Despite these advantages, conventional NASICON electrolytes like Na₃Zr₂Si₂PO₁₂ (NZSP) face several fundamental challenges that limit their practical application.^15–17 The high-temperature solid-state synthesis (typically ≥1100 °C) often leads to the formation of ZrO₂ impurities and sodium volatilization, both of which significantly degrade ionic transport properties.^18–20 Furthermore, the limited configurational flexibility in single-cation frameworks restricts opportunities for optimizing Na⁺ migration pathways.^21,22 Recent studies have demonstrated that partial substitution of Zr⁴⁺ with aliovalent cations (e.g., Zn²⁺, Pr³⁺, Eu³⁺) can enhance conductivity to some extent, but these modifications often compromise phase stability or introduce new impurity phases.^23,24 These challenges highlight the need for innovative design strategies that can simultaneously address multiple material limitations.

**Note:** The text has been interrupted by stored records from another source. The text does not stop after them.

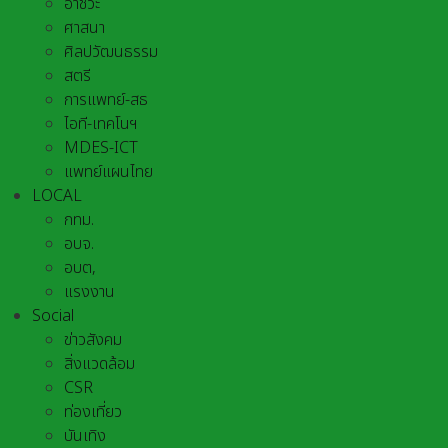
อาชีวะ
ศาสนา
ศิลปวัฒนธรรม
สตรี
การแพทย์-สธ
ไอที-เทคโนฯ
MDES-ICT
แพทย์แผนไทย
LOCAL
กทม.
อบจ.
อบต,
แรงงาน
Social
ข่าวสังคม
สิ่งแวดล้อม
CSR
ท่องเที่ยว
บันเทิง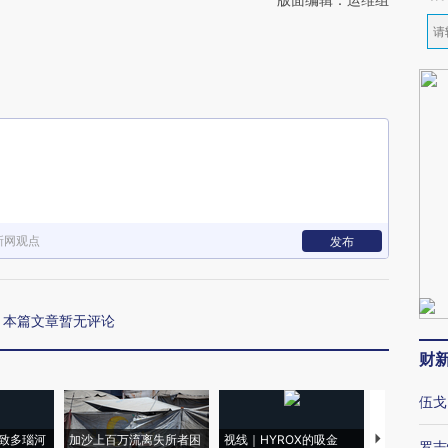
新网观点
发布
本篇文章暂无评论
财
伍戈
致多瑙河
加沙上百万流离失所者困
视线｜HYROX的吸金
马航飞行员
罗志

The emerging field of medium-/high-entropy materials (characterized by configurational entropy values of 1.0–1.5R for medium entropy and above 1.5R for high entropy, where R is the gas constant) has revolutionized materials design by demonstrating that configurational entropy stabilization can suppress phase separation and enable novel functional properties.^25–27 This principle has been successfully applied to various material classes, including alloys,^28–30 ceramics,^31,32 and recently, lithium-ion conductors.^33,34 For sodium-ion conductors, entropy stabilization strategies have shown significant progress in NASICON-type cathodes (e.g., multi-cation-substituted Na₃V₂(PO₄)₃),^35–37 where medium-/high-entropy compositions enhance structural stability and electrochemical performance. However, critical gaps remain in understanding entropy effects in NASICON oxide SSEs. The concept of medium-/high-entropy NASICON oxide SSEs presents an intriguing opportunity to balance entropy stabilization effects with practical synthesis constraints, but the enormous compositional space makes traditional experimental approaches prohibitively time-consuming. This necessitates a paradigm shift toward data-driven material discovery.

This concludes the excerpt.